The National Bank of Hungary’s Monetary Council left the base rate on hold at 9.50pc at a rate-setting meeting on Monday.
The move was largely expected by markets. The bank has cut rates 200bp from November to January, reversing much of a 300bp emergency rate rise in October. At the previous rate-setting meeting in February all nine members of the Monetary Council voted to keep the bank’s key rate on hold.
The Monetary Council based its Monday decision on factors related to the real economy and inflation, as well as the stability of the financial system.
The council will attempt to prevent financial processes from breaking away from the foundations of Hungary’s economy in the future. The council is ready to use all the monetary tools at its disposal to meet this objective, the councilé sressed in its statement after the meeting.
The forint has weakened over recent months due to increasing global risk-aversion and the changing assessment of the central and eastern European region. Continuing devaluation would have a negative mid-term effect on the capital situation of the financial-mediation system, and possible favourable effects would be questionable. The weakening forint restrains the lending activity of banks, while the deteriorating lending portfolio would have a negative effect on the capital situation.
The Monetary Council said the risk of a deeper economic slump has increased. The population will adapt to the changes that have taken place in global financing and their diminished income prospects by reducing consumption, which would decrease the external financing needs of the Hungarian economy.

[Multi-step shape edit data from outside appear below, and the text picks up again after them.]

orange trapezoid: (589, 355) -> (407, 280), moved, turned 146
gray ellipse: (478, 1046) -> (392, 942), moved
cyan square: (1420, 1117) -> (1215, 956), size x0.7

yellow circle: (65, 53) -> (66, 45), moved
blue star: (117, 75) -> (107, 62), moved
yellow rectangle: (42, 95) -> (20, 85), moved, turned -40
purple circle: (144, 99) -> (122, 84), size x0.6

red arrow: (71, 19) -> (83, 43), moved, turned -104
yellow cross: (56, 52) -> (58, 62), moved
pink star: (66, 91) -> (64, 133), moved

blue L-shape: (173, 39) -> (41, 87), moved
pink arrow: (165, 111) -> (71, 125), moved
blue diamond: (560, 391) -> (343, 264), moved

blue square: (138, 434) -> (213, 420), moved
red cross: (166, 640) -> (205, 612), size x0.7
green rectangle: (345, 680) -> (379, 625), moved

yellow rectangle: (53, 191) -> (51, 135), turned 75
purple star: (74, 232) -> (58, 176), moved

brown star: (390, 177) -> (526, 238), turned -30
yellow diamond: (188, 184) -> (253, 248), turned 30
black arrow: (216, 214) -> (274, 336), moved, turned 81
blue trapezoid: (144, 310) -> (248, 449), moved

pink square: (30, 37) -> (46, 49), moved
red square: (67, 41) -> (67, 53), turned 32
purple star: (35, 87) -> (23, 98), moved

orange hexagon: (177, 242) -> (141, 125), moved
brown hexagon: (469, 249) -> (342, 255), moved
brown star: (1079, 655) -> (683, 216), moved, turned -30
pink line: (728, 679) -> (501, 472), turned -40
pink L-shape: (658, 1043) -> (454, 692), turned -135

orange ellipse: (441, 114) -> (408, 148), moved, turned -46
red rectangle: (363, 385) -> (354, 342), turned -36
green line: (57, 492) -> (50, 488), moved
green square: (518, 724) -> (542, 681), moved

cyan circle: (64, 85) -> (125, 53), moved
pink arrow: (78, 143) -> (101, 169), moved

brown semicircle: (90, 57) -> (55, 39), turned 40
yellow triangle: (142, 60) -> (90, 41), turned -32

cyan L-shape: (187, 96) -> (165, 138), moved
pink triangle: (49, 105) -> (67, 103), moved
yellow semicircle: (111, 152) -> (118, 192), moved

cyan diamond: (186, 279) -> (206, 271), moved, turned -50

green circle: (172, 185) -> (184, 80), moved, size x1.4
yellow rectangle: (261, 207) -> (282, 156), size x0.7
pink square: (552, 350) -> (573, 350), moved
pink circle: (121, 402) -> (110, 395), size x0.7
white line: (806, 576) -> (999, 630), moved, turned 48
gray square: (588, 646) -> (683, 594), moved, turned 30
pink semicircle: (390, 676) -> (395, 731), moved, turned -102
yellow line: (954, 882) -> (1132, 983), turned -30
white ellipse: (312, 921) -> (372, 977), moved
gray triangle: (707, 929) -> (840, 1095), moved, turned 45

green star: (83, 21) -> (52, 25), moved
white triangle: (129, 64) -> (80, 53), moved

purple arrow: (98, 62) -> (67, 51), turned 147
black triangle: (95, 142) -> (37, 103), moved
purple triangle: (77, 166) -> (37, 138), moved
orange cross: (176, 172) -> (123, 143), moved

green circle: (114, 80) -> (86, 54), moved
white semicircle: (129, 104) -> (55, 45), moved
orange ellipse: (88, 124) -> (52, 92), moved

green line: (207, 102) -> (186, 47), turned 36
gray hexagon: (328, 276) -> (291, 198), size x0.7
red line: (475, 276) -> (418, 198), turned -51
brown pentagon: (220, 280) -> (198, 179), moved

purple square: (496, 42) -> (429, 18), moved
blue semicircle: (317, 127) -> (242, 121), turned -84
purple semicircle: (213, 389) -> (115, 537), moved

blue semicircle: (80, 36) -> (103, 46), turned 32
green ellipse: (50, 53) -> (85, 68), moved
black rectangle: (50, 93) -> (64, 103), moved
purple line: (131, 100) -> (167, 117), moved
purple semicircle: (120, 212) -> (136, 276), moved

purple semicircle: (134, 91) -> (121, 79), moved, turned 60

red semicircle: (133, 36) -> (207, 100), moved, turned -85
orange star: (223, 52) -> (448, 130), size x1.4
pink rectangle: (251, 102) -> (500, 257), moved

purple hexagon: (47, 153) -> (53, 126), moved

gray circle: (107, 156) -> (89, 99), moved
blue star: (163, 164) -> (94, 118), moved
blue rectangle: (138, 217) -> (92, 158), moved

Services price inflation has been falling sharply for several consecutive months, due to the pricing of the economic downturn. However, the pass-through of weaker exchange rates into tradables prices is adding to upside risks to inflation. In the short term, exchange rate depreciation contributes to an improvement in the profitability of exporting firms and the competitiveness of domestic producers against imports. Its effect on growth, however, may be offset by the fact that economic agents are suffering sizeable losses on their positions taken in anticipation of an appreciation. The depreciation of the forint has led to a slowing in banks’ lending, and it may worsen their capital position over the medium term through a deterioration in the loan portfolio.